## EXERCISE REQUIREMENTS
Lines that contain the string "退出时验证设置" are the ones to list; copy all of them from the records.

======== GIVEN DATA

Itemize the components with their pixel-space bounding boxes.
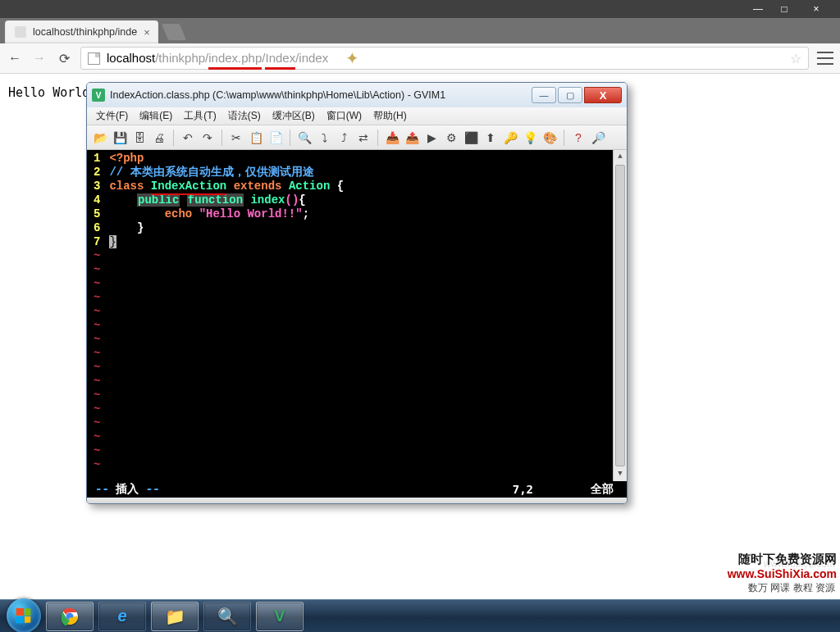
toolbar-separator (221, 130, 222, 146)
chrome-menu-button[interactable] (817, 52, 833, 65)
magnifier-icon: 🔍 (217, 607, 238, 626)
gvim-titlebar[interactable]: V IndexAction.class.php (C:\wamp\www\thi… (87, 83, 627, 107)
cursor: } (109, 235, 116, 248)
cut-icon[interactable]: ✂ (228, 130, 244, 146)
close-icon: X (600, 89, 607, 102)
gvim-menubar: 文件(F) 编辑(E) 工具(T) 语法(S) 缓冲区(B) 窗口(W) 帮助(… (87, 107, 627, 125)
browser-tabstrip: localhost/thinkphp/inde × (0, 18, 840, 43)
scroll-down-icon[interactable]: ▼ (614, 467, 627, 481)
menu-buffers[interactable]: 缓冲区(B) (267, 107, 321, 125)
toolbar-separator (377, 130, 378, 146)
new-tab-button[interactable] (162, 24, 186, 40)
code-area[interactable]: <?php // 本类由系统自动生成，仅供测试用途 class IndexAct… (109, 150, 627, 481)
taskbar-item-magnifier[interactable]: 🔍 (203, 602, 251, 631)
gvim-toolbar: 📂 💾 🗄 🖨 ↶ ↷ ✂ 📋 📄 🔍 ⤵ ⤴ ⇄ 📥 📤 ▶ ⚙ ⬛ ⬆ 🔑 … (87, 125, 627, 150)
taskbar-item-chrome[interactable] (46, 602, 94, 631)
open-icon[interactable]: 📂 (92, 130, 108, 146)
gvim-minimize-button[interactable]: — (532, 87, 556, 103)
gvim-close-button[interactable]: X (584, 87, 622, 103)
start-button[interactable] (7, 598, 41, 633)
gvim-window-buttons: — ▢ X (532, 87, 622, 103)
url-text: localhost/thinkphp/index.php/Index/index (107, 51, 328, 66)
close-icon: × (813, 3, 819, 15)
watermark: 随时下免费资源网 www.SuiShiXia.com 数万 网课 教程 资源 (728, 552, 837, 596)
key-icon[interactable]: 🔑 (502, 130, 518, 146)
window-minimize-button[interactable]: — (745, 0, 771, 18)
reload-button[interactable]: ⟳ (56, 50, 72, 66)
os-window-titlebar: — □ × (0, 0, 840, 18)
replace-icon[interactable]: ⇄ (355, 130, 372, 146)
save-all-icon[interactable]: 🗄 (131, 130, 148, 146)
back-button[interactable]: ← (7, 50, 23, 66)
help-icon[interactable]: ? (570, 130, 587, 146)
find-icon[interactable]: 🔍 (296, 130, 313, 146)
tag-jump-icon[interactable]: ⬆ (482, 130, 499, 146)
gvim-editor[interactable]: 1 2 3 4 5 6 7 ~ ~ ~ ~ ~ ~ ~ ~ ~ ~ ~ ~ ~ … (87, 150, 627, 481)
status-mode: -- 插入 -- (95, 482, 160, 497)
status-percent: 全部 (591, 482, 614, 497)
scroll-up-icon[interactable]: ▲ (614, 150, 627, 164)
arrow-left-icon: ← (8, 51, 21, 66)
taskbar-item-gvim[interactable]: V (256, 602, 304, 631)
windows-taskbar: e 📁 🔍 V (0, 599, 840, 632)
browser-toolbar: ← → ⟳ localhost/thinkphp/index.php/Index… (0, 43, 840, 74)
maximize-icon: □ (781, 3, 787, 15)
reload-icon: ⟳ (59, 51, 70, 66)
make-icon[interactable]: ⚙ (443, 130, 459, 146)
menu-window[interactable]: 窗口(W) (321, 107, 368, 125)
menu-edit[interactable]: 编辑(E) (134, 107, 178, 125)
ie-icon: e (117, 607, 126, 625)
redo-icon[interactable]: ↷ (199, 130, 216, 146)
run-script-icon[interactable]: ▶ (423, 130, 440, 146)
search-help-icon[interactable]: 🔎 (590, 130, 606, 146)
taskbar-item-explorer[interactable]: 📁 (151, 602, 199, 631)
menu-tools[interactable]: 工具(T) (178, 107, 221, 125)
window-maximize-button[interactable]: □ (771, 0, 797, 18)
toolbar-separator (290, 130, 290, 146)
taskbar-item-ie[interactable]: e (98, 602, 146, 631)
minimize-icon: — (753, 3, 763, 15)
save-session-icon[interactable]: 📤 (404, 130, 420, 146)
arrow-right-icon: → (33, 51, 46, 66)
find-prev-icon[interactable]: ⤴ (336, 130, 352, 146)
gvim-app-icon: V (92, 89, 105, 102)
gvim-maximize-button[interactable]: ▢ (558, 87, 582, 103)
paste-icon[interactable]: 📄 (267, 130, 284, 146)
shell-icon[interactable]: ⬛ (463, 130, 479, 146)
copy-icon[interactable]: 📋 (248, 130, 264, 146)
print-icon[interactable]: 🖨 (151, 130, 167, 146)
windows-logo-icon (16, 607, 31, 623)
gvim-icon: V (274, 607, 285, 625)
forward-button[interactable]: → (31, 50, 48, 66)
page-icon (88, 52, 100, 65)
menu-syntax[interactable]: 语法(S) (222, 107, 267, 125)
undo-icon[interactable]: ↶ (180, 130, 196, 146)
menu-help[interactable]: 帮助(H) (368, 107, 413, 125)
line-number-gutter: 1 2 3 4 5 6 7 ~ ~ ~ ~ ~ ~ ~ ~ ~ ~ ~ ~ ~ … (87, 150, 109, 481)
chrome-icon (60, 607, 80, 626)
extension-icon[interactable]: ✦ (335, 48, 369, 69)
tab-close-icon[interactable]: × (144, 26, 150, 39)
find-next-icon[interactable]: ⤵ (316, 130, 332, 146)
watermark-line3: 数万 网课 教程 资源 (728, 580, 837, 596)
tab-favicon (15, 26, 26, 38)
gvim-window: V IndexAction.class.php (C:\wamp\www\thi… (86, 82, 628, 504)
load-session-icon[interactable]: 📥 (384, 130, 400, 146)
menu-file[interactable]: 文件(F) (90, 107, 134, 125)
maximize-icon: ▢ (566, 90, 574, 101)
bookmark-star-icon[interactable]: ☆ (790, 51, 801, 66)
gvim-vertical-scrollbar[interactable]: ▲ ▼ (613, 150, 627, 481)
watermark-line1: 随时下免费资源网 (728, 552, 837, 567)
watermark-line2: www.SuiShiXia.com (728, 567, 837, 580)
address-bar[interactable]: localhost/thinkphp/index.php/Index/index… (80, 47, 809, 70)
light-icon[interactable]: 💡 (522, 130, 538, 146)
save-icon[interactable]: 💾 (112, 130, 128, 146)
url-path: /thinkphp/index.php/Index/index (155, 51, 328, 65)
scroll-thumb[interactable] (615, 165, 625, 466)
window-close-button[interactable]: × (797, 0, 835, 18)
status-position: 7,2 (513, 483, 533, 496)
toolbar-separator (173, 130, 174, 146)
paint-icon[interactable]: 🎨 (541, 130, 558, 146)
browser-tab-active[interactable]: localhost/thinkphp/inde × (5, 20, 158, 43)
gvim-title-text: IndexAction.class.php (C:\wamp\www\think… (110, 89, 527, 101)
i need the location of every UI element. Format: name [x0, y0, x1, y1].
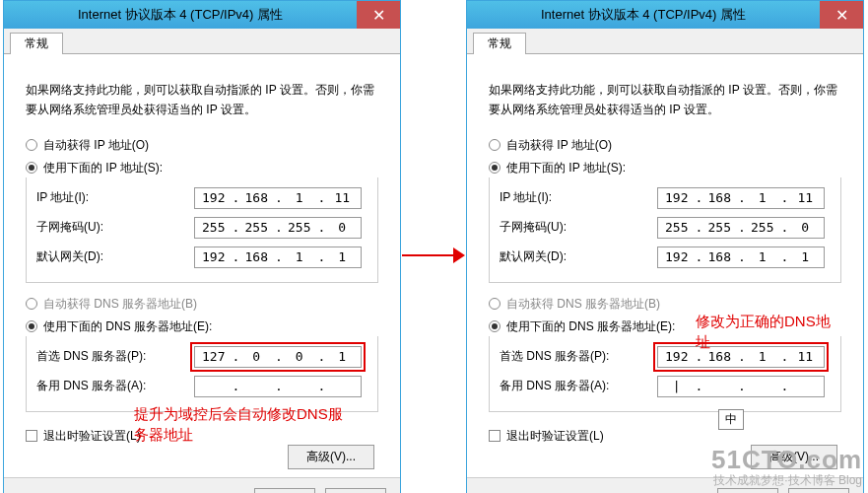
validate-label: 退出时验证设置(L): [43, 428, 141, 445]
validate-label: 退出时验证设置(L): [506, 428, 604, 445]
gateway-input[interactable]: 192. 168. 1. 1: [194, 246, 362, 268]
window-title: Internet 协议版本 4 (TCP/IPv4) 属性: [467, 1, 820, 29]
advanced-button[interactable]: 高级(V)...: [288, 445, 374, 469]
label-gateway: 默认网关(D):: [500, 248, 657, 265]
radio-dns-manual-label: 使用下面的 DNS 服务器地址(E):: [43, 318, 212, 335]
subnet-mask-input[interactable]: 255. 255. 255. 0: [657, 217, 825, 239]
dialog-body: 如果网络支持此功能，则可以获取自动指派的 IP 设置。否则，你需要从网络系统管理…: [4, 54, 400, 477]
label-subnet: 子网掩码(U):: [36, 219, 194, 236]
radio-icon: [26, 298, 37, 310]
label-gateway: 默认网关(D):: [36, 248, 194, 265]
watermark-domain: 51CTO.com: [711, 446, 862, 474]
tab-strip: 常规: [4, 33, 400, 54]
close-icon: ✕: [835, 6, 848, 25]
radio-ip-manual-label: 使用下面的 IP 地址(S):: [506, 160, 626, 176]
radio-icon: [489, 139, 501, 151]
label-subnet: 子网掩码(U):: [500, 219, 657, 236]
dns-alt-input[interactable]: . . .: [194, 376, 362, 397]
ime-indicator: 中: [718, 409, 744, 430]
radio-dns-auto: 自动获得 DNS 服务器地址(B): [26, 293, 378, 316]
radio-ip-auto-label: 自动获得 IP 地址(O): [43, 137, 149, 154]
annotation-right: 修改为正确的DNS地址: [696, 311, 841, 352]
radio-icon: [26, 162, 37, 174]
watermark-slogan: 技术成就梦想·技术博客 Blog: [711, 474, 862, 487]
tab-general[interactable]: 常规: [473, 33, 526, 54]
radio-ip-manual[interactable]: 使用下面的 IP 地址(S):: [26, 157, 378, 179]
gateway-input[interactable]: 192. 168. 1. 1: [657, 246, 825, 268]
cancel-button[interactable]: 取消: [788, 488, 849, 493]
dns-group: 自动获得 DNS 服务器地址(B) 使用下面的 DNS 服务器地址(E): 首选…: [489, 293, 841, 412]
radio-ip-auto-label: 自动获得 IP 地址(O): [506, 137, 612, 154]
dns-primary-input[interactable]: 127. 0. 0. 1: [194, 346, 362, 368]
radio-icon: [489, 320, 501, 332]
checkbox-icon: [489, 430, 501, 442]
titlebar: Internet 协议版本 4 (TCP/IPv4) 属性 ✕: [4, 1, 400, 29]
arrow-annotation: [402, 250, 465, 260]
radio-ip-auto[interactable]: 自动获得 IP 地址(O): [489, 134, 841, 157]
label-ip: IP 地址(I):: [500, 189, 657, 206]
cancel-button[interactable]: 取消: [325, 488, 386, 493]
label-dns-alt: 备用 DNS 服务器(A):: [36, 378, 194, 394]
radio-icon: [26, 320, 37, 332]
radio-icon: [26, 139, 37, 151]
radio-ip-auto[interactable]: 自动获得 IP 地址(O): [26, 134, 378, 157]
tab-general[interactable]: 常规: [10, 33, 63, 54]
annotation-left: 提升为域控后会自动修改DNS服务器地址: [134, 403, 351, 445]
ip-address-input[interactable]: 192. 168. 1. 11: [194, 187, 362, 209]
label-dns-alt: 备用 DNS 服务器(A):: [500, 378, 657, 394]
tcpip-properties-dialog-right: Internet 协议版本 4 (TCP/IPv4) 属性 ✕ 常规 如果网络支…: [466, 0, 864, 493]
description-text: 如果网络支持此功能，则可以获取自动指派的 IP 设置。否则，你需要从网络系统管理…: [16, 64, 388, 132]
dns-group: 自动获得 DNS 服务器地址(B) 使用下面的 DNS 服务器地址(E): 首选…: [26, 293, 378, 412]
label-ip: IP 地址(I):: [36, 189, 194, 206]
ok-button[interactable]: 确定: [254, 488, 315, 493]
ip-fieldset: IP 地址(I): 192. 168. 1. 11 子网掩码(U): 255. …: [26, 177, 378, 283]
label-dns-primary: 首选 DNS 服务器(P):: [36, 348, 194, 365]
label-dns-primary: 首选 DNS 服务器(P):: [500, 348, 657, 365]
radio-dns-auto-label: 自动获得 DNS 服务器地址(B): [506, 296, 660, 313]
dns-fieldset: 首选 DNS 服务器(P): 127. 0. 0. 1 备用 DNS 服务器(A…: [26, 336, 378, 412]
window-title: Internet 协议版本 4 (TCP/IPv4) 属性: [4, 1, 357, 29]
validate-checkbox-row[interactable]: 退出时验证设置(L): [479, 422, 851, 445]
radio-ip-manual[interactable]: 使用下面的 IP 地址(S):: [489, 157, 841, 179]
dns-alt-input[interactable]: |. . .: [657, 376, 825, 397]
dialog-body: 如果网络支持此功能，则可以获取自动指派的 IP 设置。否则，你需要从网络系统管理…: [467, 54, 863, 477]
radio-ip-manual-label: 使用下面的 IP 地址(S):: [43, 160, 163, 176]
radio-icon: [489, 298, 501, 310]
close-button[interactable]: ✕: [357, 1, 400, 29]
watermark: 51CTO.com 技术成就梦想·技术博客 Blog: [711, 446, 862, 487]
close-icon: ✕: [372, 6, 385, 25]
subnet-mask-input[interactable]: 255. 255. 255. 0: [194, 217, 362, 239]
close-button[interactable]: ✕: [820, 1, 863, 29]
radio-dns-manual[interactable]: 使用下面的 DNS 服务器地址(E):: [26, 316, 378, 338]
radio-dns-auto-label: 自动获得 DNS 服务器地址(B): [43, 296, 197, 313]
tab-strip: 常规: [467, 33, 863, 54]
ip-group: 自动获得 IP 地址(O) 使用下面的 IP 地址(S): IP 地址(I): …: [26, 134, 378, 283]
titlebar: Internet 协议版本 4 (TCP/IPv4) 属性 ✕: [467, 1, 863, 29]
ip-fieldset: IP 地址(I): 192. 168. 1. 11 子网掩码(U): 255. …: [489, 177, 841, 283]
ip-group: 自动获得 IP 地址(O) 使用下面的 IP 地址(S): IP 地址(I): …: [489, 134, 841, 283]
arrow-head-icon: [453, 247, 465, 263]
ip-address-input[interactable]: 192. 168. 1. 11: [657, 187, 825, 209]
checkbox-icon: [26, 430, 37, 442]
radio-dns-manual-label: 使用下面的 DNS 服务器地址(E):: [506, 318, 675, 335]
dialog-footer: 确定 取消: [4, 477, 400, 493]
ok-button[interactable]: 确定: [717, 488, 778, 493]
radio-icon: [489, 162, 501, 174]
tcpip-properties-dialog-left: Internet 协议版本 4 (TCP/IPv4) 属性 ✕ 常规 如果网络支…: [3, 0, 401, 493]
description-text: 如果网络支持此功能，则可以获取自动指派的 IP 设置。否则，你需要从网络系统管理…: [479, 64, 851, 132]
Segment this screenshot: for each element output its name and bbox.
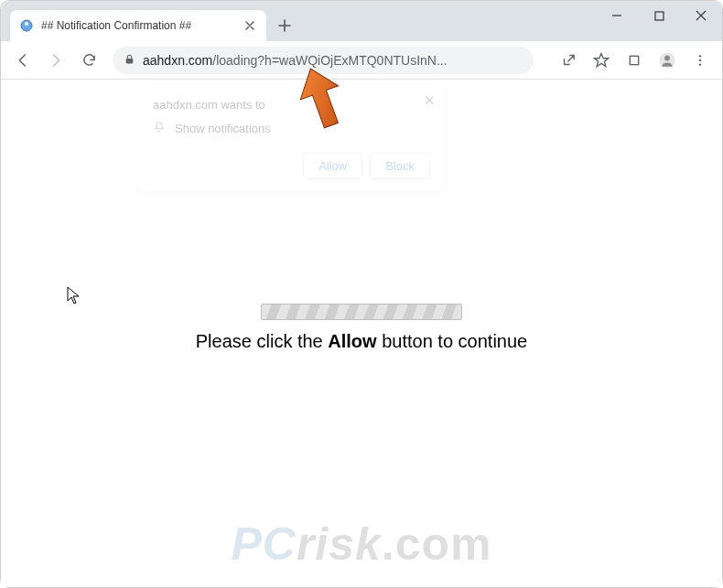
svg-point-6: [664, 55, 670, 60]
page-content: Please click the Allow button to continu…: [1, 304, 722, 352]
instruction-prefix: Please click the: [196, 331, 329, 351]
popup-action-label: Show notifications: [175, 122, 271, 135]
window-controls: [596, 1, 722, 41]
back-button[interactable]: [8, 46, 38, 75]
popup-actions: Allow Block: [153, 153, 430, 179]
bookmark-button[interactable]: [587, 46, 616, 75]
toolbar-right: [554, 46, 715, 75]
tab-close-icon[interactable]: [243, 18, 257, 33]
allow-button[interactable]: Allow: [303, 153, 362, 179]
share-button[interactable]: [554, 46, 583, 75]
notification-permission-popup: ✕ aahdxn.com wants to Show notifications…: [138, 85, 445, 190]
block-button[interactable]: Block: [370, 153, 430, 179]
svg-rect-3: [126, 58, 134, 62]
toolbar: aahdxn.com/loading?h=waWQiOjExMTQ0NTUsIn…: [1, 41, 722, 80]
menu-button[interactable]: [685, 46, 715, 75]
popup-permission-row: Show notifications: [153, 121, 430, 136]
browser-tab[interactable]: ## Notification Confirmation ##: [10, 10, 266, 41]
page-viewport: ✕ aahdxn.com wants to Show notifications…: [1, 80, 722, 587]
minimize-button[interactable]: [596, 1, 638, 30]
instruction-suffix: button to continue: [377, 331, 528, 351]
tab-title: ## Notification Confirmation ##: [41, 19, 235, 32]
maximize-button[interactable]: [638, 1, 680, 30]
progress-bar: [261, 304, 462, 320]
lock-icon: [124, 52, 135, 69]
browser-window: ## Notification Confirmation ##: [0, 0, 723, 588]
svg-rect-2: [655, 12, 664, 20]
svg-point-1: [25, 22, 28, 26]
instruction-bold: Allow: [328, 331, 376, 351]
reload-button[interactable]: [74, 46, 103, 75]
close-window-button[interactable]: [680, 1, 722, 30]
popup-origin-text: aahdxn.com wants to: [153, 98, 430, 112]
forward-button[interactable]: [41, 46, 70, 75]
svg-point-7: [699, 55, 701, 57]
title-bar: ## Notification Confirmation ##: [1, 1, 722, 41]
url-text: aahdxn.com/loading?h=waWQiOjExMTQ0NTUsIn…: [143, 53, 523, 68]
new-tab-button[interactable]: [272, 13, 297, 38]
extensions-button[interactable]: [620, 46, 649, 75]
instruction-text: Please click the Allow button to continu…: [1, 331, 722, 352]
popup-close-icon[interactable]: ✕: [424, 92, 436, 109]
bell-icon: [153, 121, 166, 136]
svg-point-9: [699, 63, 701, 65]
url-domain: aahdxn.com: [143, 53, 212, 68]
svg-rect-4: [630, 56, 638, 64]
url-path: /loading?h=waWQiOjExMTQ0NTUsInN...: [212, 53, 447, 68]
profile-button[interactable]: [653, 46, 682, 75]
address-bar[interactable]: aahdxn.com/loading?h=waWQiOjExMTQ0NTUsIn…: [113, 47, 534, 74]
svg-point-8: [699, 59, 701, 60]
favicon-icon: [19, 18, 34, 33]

================

## EXERCISE ANSWER
validate-label: 退出时验证设置(L): [43, 428, 141, 445]
validate-label: 退出时验证设置(L): [506, 428, 604, 445]
validate-checkbox-row[interactable]: 退出时验证设置(L): [479, 422, 851, 445]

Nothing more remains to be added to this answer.